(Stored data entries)
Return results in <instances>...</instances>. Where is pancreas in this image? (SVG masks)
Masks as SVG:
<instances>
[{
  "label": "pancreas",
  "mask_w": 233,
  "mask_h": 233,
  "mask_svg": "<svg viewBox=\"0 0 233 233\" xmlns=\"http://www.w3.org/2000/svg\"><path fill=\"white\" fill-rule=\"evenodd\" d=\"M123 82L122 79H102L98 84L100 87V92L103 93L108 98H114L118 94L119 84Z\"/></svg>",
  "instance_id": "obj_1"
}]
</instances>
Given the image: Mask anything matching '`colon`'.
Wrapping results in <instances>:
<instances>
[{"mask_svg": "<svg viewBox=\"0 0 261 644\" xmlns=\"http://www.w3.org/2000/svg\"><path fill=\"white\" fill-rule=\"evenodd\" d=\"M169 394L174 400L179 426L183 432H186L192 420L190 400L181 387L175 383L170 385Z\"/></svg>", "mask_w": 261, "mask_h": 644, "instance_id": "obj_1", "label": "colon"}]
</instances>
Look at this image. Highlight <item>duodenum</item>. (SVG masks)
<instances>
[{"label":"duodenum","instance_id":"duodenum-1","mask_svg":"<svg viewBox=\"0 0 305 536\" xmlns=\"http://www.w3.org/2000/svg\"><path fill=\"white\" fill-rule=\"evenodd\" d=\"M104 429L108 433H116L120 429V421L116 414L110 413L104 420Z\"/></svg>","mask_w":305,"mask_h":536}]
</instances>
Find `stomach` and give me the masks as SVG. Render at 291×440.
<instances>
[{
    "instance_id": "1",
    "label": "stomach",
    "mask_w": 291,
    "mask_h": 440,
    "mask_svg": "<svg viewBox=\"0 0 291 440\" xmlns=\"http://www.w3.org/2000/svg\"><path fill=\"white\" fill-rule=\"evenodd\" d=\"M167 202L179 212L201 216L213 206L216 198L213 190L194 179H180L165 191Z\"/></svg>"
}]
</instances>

§ **DIRECTIONS**: Your answer should be the full set of records above, restated exactly.

§ **YOUR RESPONSE**:
Return results in <instances>...</instances>. Where is pancreas in this image? (SVG masks)
Masks as SVG:
<instances>
[{
  "label": "pancreas",
  "mask_w": 233,
  "mask_h": 233,
  "mask_svg": "<svg viewBox=\"0 0 233 233\" xmlns=\"http://www.w3.org/2000/svg\"><path fill=\"white\" fill-rule=\"evenodd\" d=\"M123 82L122 79H102L98 84L100 87V92L103 93L108 98H114L118 94L119 84Z\"/></svg>",
  "instance_id": "obj_1"
}]
</instances>
Given the image: Mask anything matching '`colon`'.
Wrapping results in <instances>:
<instances>
[{"mask_svg": "<svg viewBox=\"0 0 261 644\" xmlns=\"http://www.w3.org/2000/svg\"><path fill=\"white\" fill-rule=\"evenodd\" d=\"M169 394L174 400L179 426L183 432H186L192 420L190 400L181 387L175 383L170 385Z\"/></svg>", "mask_w": 261, "mask_h": 644, "instance_id": "obj_1", "label": "colon"}]
</instances>
Look at this image. Highlight <item>duodenum</item>. (SVG masks)
<instances>
[{"label":"duodenum","instance_id":"duodenum-1","mask_svg":"<svg viewBox=\"0 0 305 536\" xmlns=\"http://www.w3.org/2000/svg\"><path fill=\"white\" fill-rule=\"evenodd\" d=\"M104 429L108 433H116L120 429V421L116 414L110 413L104 420Z\"/></svg>","mask_w":305,"mask_h":536}]
</instances>
Find `stomach` and give me the masks as SVG. Render at 291×440.
<instances>
[{
    "instance_id": "1",
    "label": "stomach",
    "mask_w": 291,
    "mask_h": 440,
    "mask_svg": "<svg viewBox=\"0 0 291 440\" xmlns=\"http://www.w3.org/2000/svg\"><path fill=\"white\" fill-rule=\"evenodd\" d=\"M167 202L179 212L201 216L213 206L216 198L213 190L194 179H180L165 191Z\"/></svg>"
}]
</instances>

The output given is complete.